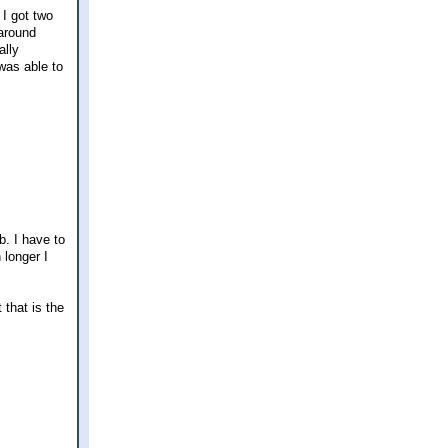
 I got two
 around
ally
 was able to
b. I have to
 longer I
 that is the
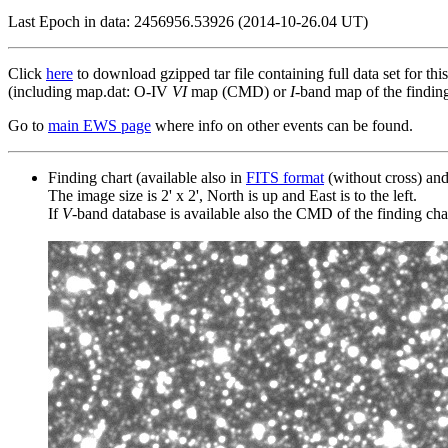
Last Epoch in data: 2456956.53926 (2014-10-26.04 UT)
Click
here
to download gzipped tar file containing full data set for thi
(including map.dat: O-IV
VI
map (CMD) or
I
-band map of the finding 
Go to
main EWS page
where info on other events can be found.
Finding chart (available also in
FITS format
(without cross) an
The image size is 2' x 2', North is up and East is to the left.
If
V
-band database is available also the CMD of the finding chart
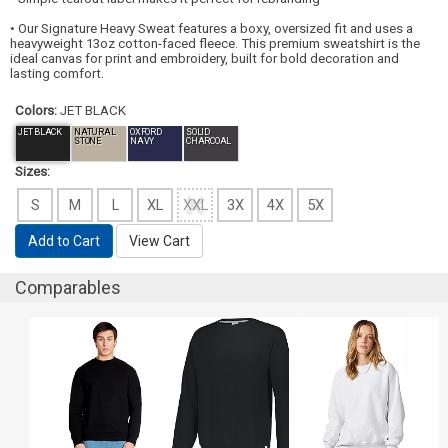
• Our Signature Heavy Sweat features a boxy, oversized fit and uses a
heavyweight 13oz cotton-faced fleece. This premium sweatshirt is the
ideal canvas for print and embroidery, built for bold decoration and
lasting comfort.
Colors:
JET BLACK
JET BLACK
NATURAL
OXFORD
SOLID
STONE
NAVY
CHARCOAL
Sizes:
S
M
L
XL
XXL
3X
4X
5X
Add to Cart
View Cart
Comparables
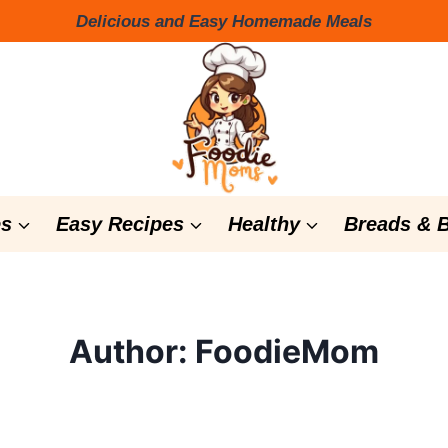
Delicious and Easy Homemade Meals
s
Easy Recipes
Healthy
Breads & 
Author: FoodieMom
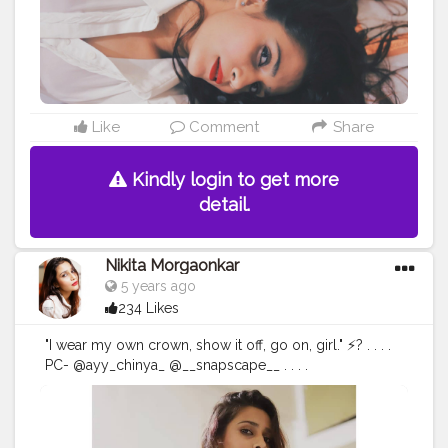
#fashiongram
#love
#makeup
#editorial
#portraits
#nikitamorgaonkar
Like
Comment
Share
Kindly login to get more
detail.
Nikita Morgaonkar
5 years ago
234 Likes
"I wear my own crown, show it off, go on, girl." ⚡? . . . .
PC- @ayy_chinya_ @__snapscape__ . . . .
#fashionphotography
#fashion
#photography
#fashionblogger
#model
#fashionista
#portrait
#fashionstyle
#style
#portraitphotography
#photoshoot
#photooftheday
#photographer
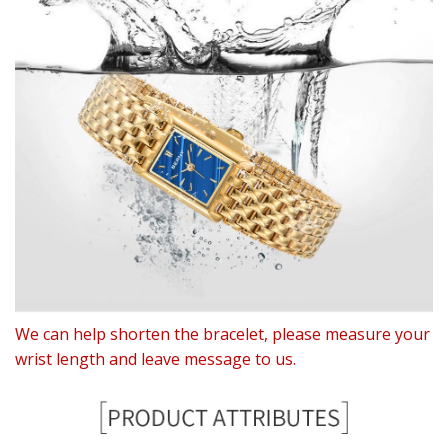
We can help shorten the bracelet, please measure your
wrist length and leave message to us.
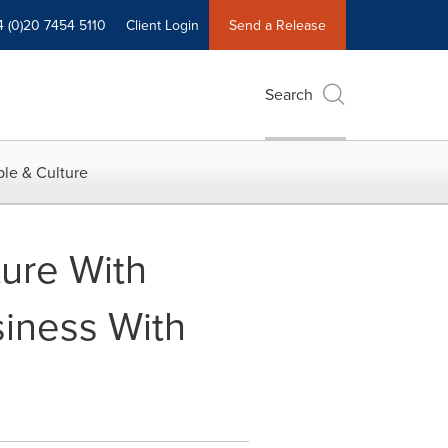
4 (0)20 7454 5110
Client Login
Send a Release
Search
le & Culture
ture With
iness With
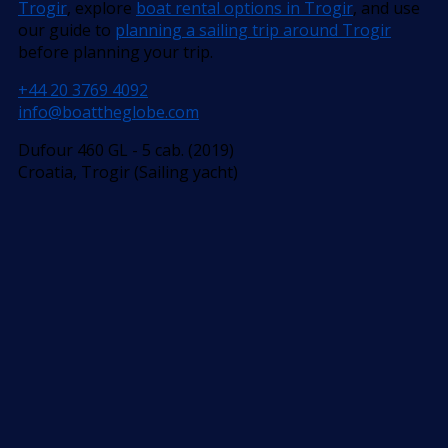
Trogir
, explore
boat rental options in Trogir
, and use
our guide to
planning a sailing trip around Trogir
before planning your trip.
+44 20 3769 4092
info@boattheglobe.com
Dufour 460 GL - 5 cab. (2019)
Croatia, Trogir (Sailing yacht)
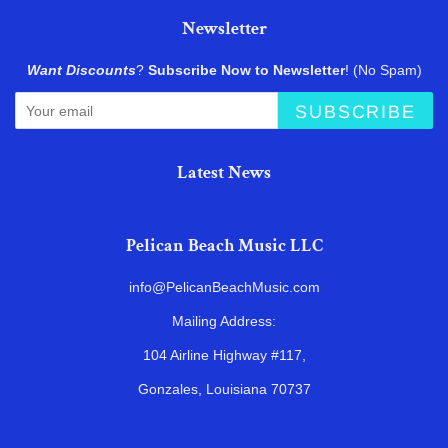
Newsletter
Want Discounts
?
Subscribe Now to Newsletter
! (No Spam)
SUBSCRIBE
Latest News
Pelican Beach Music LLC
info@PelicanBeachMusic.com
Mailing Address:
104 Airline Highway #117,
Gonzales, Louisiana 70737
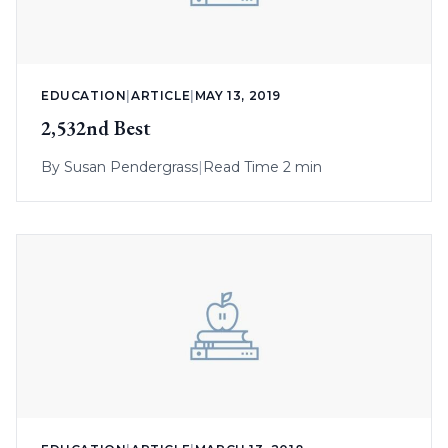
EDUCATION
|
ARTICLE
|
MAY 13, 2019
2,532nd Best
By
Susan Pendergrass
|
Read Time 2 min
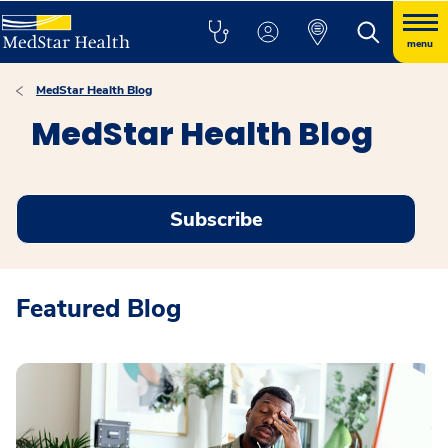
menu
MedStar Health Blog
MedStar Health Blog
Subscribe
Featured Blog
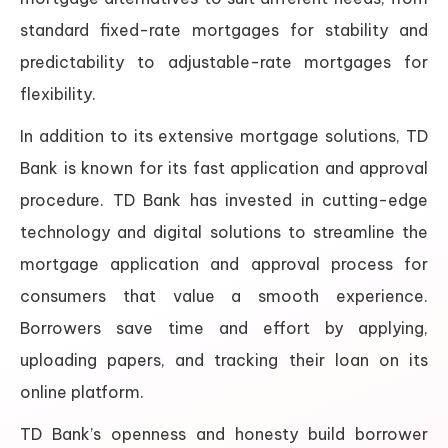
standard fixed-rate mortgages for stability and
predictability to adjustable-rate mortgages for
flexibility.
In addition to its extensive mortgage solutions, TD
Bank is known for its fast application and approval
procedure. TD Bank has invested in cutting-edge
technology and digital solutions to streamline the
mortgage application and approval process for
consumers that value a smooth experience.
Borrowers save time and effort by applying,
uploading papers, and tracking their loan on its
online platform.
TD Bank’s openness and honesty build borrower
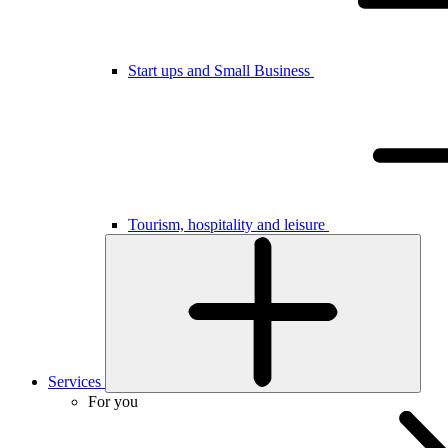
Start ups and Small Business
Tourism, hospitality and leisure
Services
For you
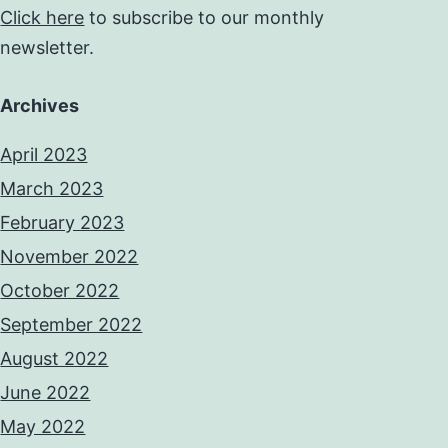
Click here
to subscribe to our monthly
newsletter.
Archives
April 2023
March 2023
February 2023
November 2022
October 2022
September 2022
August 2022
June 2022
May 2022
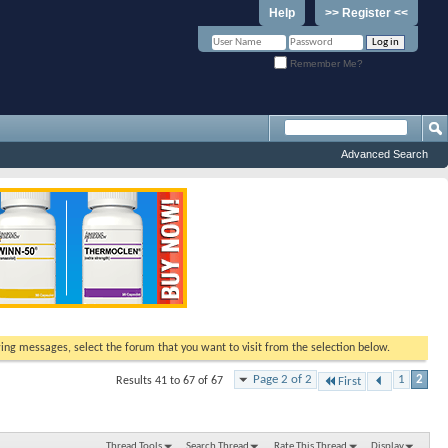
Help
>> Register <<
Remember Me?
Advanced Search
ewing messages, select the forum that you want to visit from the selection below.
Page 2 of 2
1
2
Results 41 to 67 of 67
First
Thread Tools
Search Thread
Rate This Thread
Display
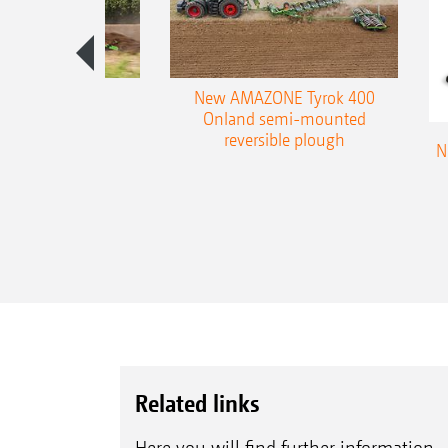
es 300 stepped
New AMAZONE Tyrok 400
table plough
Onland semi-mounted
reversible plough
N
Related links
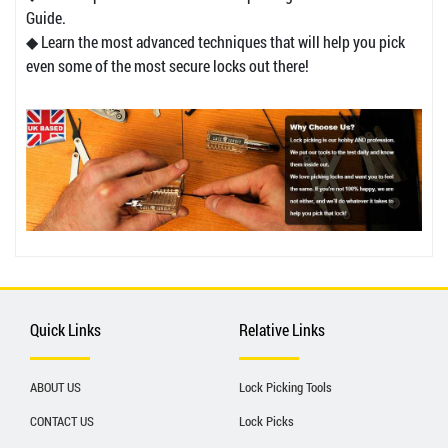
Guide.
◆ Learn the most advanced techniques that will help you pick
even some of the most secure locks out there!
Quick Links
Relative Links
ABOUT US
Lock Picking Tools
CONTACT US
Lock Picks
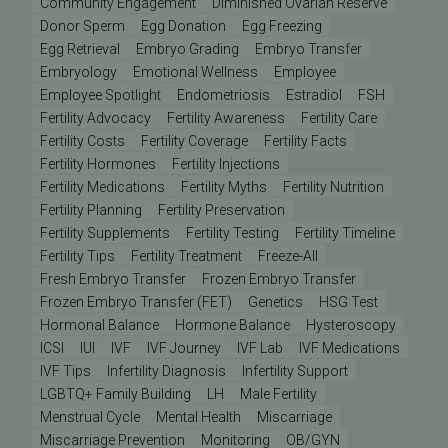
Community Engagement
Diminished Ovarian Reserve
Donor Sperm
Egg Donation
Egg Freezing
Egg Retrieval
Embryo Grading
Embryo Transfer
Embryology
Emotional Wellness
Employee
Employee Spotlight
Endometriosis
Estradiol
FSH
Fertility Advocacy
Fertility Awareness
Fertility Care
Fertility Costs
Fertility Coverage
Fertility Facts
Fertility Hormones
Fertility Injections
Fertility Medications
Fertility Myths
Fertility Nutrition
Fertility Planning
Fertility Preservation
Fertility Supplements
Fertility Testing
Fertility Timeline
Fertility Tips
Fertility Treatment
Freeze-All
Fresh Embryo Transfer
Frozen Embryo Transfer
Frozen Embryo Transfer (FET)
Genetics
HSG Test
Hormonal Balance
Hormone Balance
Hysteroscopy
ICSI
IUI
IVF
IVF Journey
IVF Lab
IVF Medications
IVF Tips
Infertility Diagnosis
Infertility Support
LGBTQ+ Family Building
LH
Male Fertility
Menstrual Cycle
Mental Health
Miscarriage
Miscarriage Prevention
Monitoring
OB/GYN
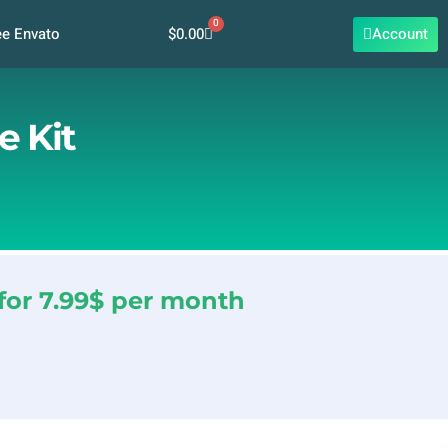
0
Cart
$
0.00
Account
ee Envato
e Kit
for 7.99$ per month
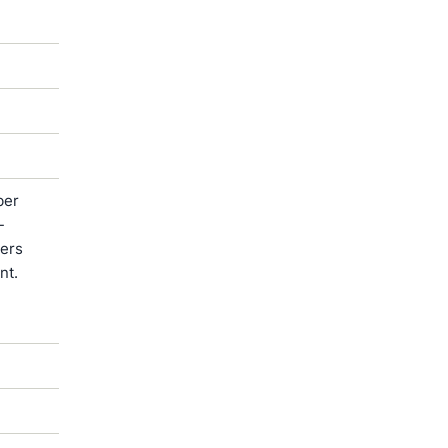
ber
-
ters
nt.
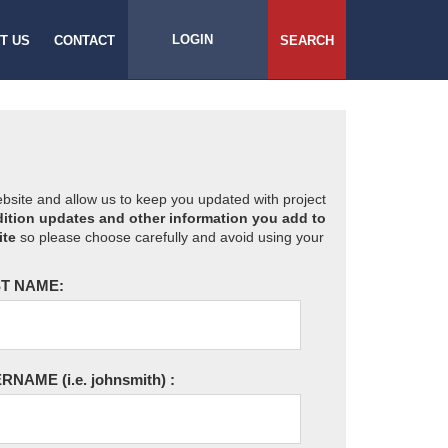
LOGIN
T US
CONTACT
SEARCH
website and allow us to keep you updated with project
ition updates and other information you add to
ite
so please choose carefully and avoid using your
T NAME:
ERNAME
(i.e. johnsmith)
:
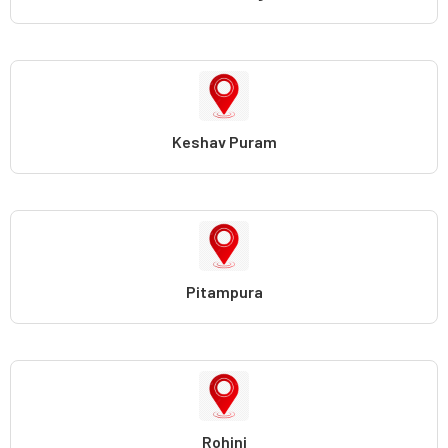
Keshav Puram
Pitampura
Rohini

□ □ □ □ □ □ □

Required action:
All of the entries above are to be duplicated exactly, with every image left out.

Result of the task:
 I got two
 around
ally
 was able to
b. I have to
 longer I
 that is the
Last Epoch in data: 2456956.53926 (2014-10-26.04 UT)
Click
here
to download gzipped tar file containing full data set for thi
(including map.dat: O-IV
VI
map (CMD) or
I
-band map of the finding 
Go to
main EWS page
where info on other events can be found.
Finding chart (available also in
FITS format
(without cross) an
The image size is 2' x 2', North is up and East is to the left.
If
V
-band database is available also the CMD of the finding chart
• Our Signature Heavy Sweat features a boxy, oversized fit and uses a
heavyweight 13oz cotton-faced fleece. This premium sweatshirt is the
ideal canvas for print and embroidery, built for bold decoration and
lasting comfort.
Colors:
JET BLACK
JET BLACK
NATURAL
OXFORD
SOLID
STONE
NAVY
CHARCOAL
Sizes:
S
M
L
XL
XXL
3X
4X
5X
Add to Cart
View Cart
Comparables
Delicious and Easy Homemade Meals
s
Easy Recipes
Healthy
Breads & 
Author: FoodieMom
#fashiongram
#love
#makeup
#editorial
#portraits
#nikitamorgaonkar
Like
Comment
Share
Kindly login to get more
detail.
Nikita Morgaonkar
5 years ago
234 Likes
"I wear my own crown, show it off, go on, girl." ⚡? . . . .
PC- @ayy_chinya_ @__snapscape__ . . . .
#fashionphotography
#fashion
#photography
#fashionblogger
#model
#fashionista
#portrait
#fashionstyle
#style
#portraitphotography
#photoshoot
#photooftheday
#photographer
We can help shorten the bracelet, please measure your
wrist length and leave message to us.
4 (0)20 7454 5110
Client Login
Send a Release
Search
le & Culture
ture With
iness With
Trogir
, explore
boat rental options in Trogir
, and use
our guide to
planning a sailing trip around Trogir
before planning your trip.
+44 20 3769 4092
info@boattheglobe.com
Dufour 460 GL - 5 cab. (2019)
Croatia, Trogir (Sailing yacht)
Newsletter
Want Discounts
?
Subscribe Now to Newsletter
! (No Spam)
SUBSCRIBE
Latest News
Pelican Beach Music LLC
info@PelicanBeachMusic.com
Mailing Address:
104 Airline Highway #117,
Gonzales, Louisiana 70737
EDUCATION
|
ARTICLE
|
MAY 13, 2019
2,532nd Best
By
Susan Pendergrass
|
Read Time 2 min
menu
MedStar Health Blog
MedStar Health Blog
Subscribe
Featured Blog
standard fixed-rate mortgages for stability and
predictability to adjustable-rate mortgages for
flexibility.
In addition to its extensive mortgage solutions, TD
Bank is known for its fast application and approval
procedure. TD Bank has invested in cutting-edge
technology and digital solutions to streamline the
mortgage application and approval process for
consumers that value a smooth experience.
Borrowers save time and effort by applying,
uploading papers, and tracking their loan on its
online platform.
TD Bank’s openness and honesty build borrower
Start ups and Small Business
Tourism, hospitality and leisure
Services
For you
Click here
to subscribe to our monthly
newsletter.
Archives
April 2023
March 2023
February 2023
November 2022
October 2022
September 2022
August 2022
June 2022
May 2022
Help
>> Register <<
Remember Me?
Advanced Search
ewing messages, select the forum that you want to visit from the selection below.
Page 2 of 2
1
2
Results 41 to 67 of 67
First
Thread Tools
Search Thread
Rate This Thread
Display
es 300 stepped
New AMAZONE Tyrok 400
table plough
Onland semi-mounted
reversible plough
N
Related links
Guide.
◆ Learn the most advanced techniques that will help you pick
even some of the most secure locks out there!
Quick Links
Relative Links
ABOUT US
Lock Picking Tools
CONTACT US
Lock Picks
Community Engagement
Diminished Ovarian Reserve
Donor Sperm
Egg Donation
Egg Freezing
Egg Retrieval
Embryo Grading
Embryo Transfer
Embryology
Emotional Wellness
Employee
Employee Spotlight
Endometriosis
Estradiol
FSH
Fertility Advocacy
Fertility Awareness
Fertility Care
Fertility Costs
Fertility Coverage
Fertility Facts
Fertility Hormones
Fertility Injections
Fertility Medications
Fertility Myths
Fertility Nutrition
Fertility Planning
Fertility Preservation
Fertility Supplements
Fertility Testing
Fertility Timeline
Fertility Tips
Fertility Treatment
Freeze-All
Fresh Embryo Transfer
Frozen Embryo Transfer
Frozen Embryo Transfer (FET)
Genetics
HSG Test
Hormonal Balance
Hormone Balance
Hysteroscopy
ICSI
IUI
IVF
IVF Journey
IVF Lab
IVF Medications
IVF Tips
Infertility Diagnosis
Infertility Support
LGBTQ+ Family Building
LH
Male Fertility
Menstrual Cycle
Mental Health
Miscarriage
Miscarriage Prevention
Monitoring
OB/GYN
0
Cart
$
0.00
Account
ee Envato
e Kit
for 7.99$ per month
ber
-
ters
nt.
LOGIN
T US
CONTACT
SEARCH
website and allow us to keep you updated with project
ition updates and other information you add to
ite
so please choose carefully and avoid using your
T NAME:
ERNAME
(i.e. johnsmith)
:
Keshav Puram
Pitampura
Rohini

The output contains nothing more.